» **TO DO**
Use the entries below and reproduce exactly the lines from the one containing "ervant and said, get" down to the one containing "Tamar lived in", both of them included.

** Opening DATA TO USE block **

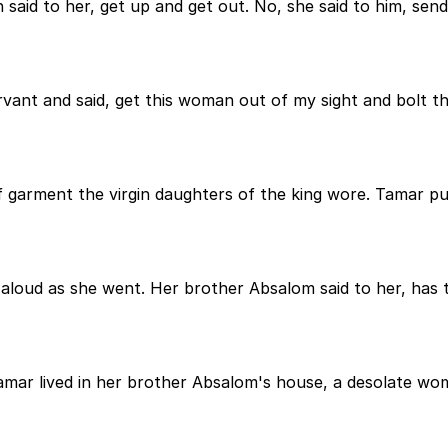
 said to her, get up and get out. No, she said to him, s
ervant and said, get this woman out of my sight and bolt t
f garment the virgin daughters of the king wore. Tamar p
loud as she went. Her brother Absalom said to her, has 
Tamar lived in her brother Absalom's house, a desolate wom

** Closing DATA TO USE block **
** Opening DATA TO USE block **

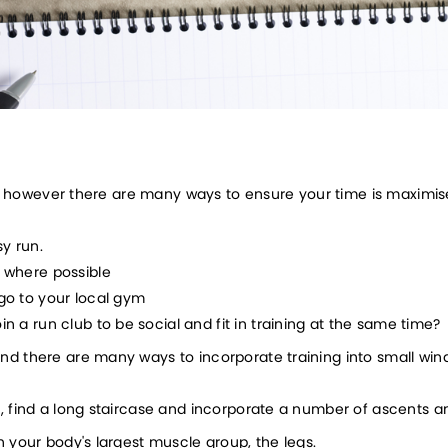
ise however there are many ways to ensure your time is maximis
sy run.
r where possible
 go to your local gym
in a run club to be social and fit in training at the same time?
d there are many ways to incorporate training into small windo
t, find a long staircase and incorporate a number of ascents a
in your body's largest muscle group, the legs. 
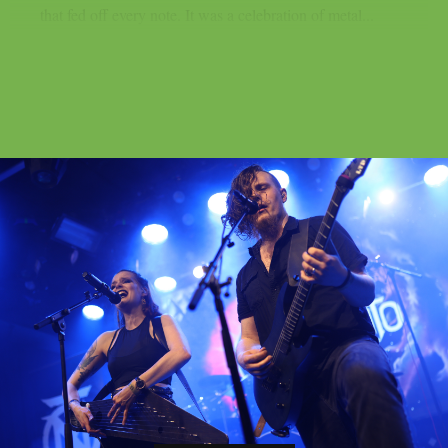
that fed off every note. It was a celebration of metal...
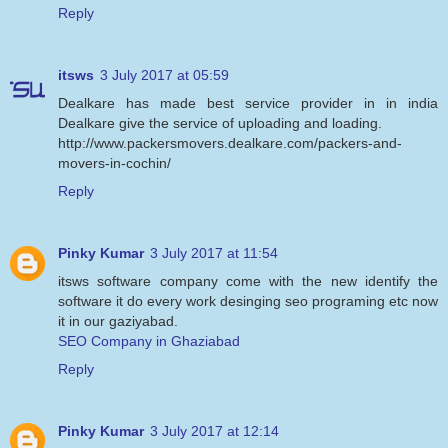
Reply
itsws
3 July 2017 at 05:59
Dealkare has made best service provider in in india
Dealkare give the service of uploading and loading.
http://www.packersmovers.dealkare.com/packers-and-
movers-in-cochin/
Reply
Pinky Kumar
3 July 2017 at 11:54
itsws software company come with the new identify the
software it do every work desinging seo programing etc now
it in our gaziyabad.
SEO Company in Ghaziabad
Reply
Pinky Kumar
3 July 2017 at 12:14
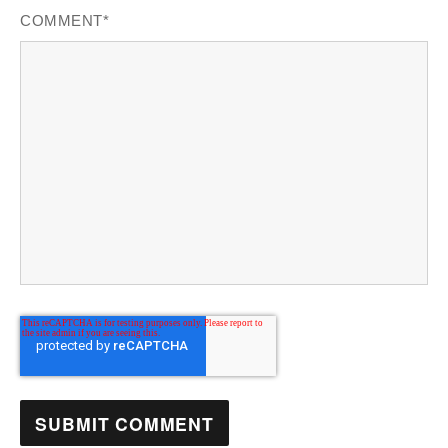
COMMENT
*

** Closing DATA TO USE block **

» **SOLUTION TO THIS PROBLEM**
ervant and said, get this woman out of my sight and bolt t
f garment the virgin daughters of the king wore. Tamar p
loud as she went. Her brother Absalom said to her, has 
Tamar lived in her brother Absalom's house, a desolate wom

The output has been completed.